I'm not sure if this is a very un-PC sort of fascination – in a sense I suppose I'm clinging to a colonial illusion where Africa was a utopian wildland, full of resources and animals; forget the people who lived there. It was a frontier, a jewel-box of precious metals and beautiful animals, an open book for the colonists to write on as they pleased. A place where you could still live a “rugged” life, free of modern complications, free of bureaucracy and urbanity. Where you could disappear into the bush and just observe nature as you pleased. I know that's not true. But I can't help my attraction to that vision (however inaccurate) of the continent. We all need a frontier to dream about.

Go siame,

Jenn

* The area that the Huiku Trust controls is one such wilderness area – unfortunately, the Western Kalahari is not the Okavango, and nobody wants to set up a $2000/night camp here.

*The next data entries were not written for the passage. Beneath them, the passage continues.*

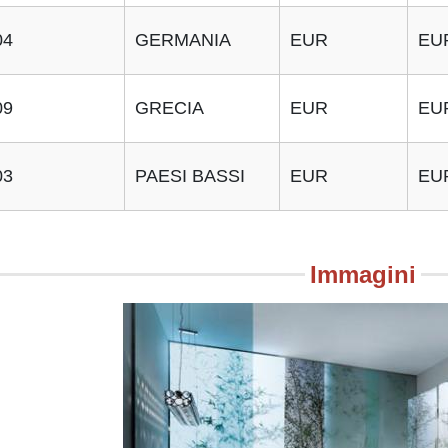
04
GERMANIA
EUR
EU
09
GRECIA
EUR
EU
03
PAESI BASSI
EUR
EU
Immagini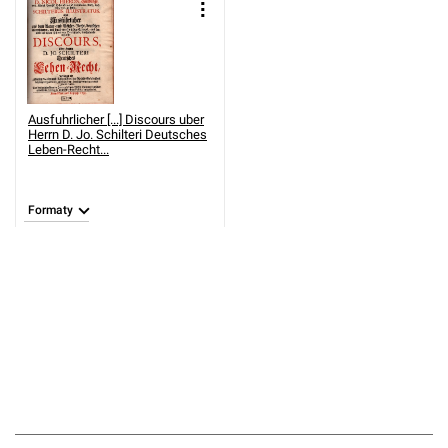
Ausfuhrlicher [...] Discours uber
Herrn D. Jo. Schilteri Deutsches
Leben-Recht...
Formaty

** Notes on The Plant Formerly Known As Epiphyte (see entry “Pula”): it's not an epiphyte, which is technically a plant that survives above the ground in a non-parasitic way, e.g. by perching on a branch and living from rainwater and the nutrients in decaying bark, fallen vegetation, etc. This plant is some variety of mistletoe (so the British botanists inform me), and it taps right into its host tree and sucks out what it needs – that's why the trees with mistletoes take so long to green up, because the parasite plant takes up the water before the host plant can use it. Only after the mistletoe has quenched its thirst, so to speak, does the host plant start to leaf out. Parasites! Aaah! I could honestly write every entry about a new type of bug, if I so desired.

***Related note: Apparently, if you go out into the Okavango Delta and do nothing but collect beetles for a week, you're pretty much guaranteed to discover a new species. IS THAT NOT TOTALLY CRAZY?! Let's all go become renegade entomologists! We could all have a beetle named after ourselves!